ABOUT THIS TASK >>
Repeat verbatim the lines of the data below, beginning with the line containing "całym świecie." and continuing to the end.

RECORDS PROVIDED >>
---*---

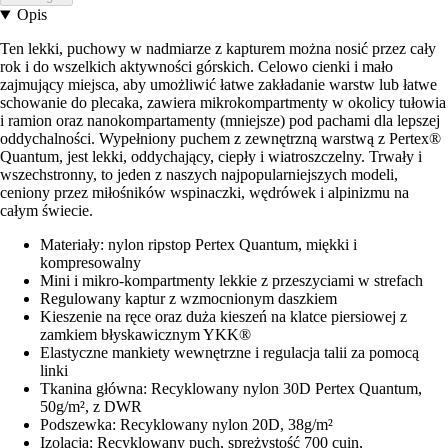
Opis
Ten lekki, puchowy w nadmiarze z kapturem można nosić przez cały
rok i do wszelkich aktywności górskich. Celowo cienki i mało
zajmujący miejsca, aby umożliwić łatwe zakładanie warstw lub łatwe
schowanie do plecaka, zawiera mikrokompartmenty w okolicy tułowia
i ramion oraz nanokompartamenty (mniejsze) pod pachami dla lepszej
oddychalności. Wypełniony puchem z zewnętrzną warstwą z Pertex®
Quantum, jest lekki, oddychający, ciepły i wiatroszczelny. Trwały i
wszechstronny, to jeden z naszych najpopularniejszych modeli,
ceniony przez miłośników wspinaczki, wędrówek i alpinizmu na
całym świecie.
Materiały: nylon ripstop Pertex Quantum, miękki i
kompresowalny
Mini i mikro-kompartmenty lekkie z przeszyciami w strefach
Regulowany kaptur z wzmocnionym daszkiem
Kieszenie na ręce oraz duża kieszeń na klatce piersiowej z
zamkiem błyskawicznym YKK®
Elastyczne mankiety wewnętrzne i regulacja talii za pomocą
linki
Tkanina główna: Recyklowany nylon 30D Pertex Quantum,
50g/m², z DWR
Podszewka: Recyklowany nylon 20D, 38g/m²
Izolacja: Recyklowany puch, sprężystość 700 cuin,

---*---

ANSWER TO THIS TASK >>
całym świecie.
Materiały: nylon ripstop Pertex Quantum, miękki i
kompresowalny
Mini i mikro-kompartmenty lekkie z przeszyciami w strefach
Regulowany kaptur z wzmocnionym daszkiem
Kieszenie na ręce oraz duża kieszeń na klatce piersiowej z
zamkiem błyskawicznym YKK®
Elastyczne mankiety wewnętrzne i regulacja talii za pomocą
linki
Tkanina główna: Recyklowany nylon 30D Pertex Quantum,
50g/m², z DWR
Podszewka: Recyklowany nylon 20D, 38g/m²
Izolacja: Recyklowany puch, sprężystość 700 cuin,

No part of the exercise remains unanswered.